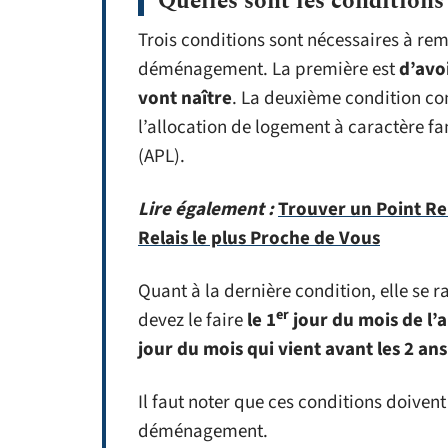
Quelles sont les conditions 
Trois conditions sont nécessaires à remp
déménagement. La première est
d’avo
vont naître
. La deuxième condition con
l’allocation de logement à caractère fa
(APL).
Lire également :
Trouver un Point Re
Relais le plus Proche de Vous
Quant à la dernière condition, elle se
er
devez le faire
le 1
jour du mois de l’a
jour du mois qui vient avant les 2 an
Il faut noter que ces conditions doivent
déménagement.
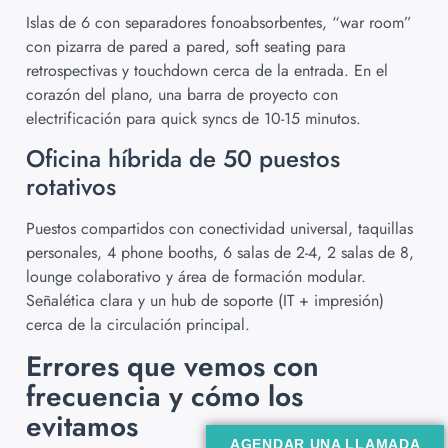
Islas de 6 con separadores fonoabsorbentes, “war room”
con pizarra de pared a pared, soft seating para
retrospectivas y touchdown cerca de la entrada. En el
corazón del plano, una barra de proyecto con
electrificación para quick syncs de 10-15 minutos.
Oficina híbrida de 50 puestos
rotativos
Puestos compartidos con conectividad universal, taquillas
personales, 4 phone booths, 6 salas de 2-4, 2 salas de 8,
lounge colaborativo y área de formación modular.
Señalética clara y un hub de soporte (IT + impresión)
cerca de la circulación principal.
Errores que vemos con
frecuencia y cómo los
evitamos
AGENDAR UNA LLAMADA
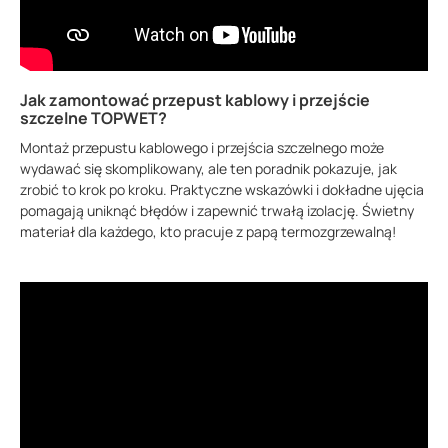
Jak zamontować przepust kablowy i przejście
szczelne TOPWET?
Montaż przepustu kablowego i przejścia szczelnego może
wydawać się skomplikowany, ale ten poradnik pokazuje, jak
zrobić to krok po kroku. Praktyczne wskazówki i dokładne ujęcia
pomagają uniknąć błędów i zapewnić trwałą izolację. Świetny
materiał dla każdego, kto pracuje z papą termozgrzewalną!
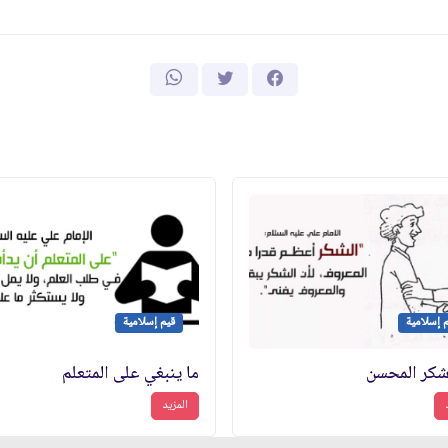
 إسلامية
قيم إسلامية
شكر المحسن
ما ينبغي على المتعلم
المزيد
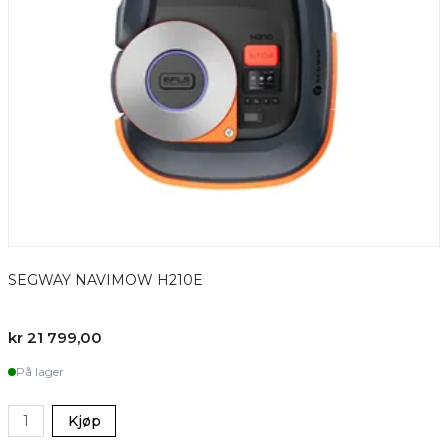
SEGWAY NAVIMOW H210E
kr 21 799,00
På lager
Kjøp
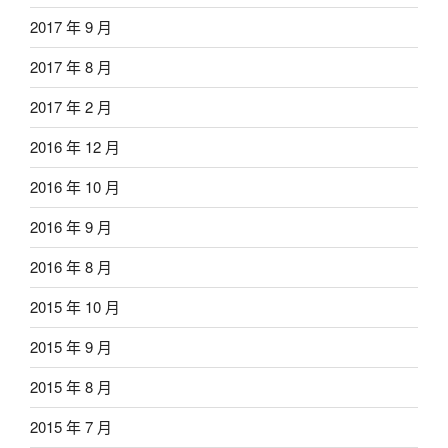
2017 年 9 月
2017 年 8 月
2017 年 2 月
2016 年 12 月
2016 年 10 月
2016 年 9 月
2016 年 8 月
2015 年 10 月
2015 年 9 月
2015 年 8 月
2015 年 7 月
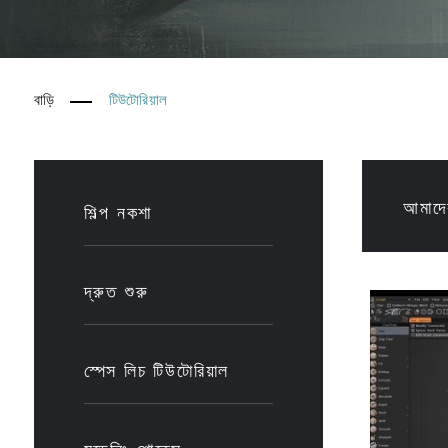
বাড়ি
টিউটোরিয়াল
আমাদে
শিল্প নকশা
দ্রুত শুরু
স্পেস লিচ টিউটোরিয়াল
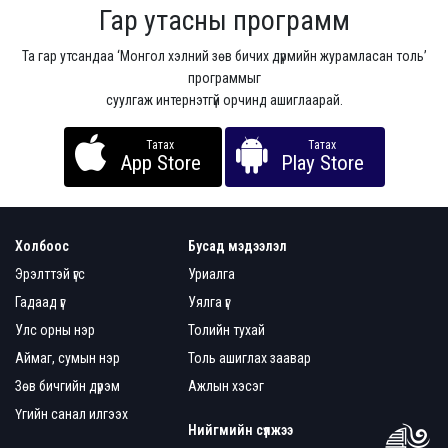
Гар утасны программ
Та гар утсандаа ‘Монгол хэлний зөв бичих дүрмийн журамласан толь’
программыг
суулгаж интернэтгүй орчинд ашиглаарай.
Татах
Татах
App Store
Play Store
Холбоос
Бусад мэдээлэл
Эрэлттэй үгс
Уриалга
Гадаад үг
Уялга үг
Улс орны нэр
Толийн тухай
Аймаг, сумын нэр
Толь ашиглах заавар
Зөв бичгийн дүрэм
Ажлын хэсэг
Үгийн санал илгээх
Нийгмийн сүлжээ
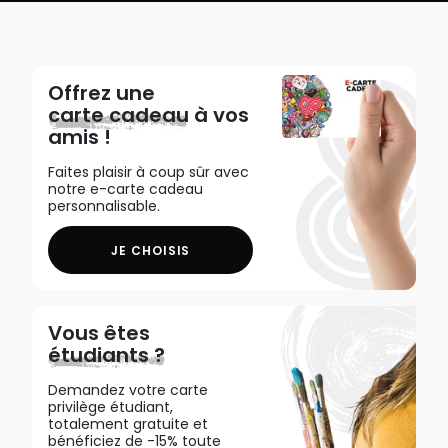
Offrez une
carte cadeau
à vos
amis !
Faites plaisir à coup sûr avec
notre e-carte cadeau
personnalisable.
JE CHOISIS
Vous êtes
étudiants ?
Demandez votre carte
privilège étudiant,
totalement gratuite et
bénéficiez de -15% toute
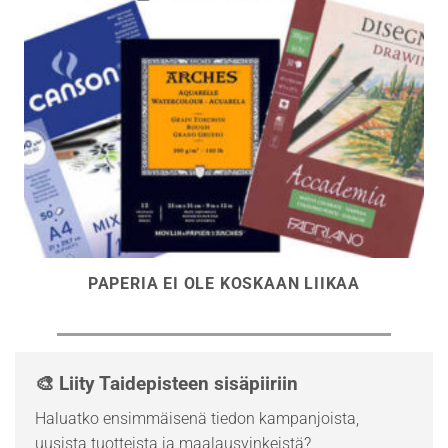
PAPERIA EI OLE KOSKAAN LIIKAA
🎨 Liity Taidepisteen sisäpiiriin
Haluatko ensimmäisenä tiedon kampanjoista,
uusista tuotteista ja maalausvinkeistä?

══════

WORK TASK:
Please count the lines above that contain the string "mois" and reply with the number alone.

TASK RESPONSE:
2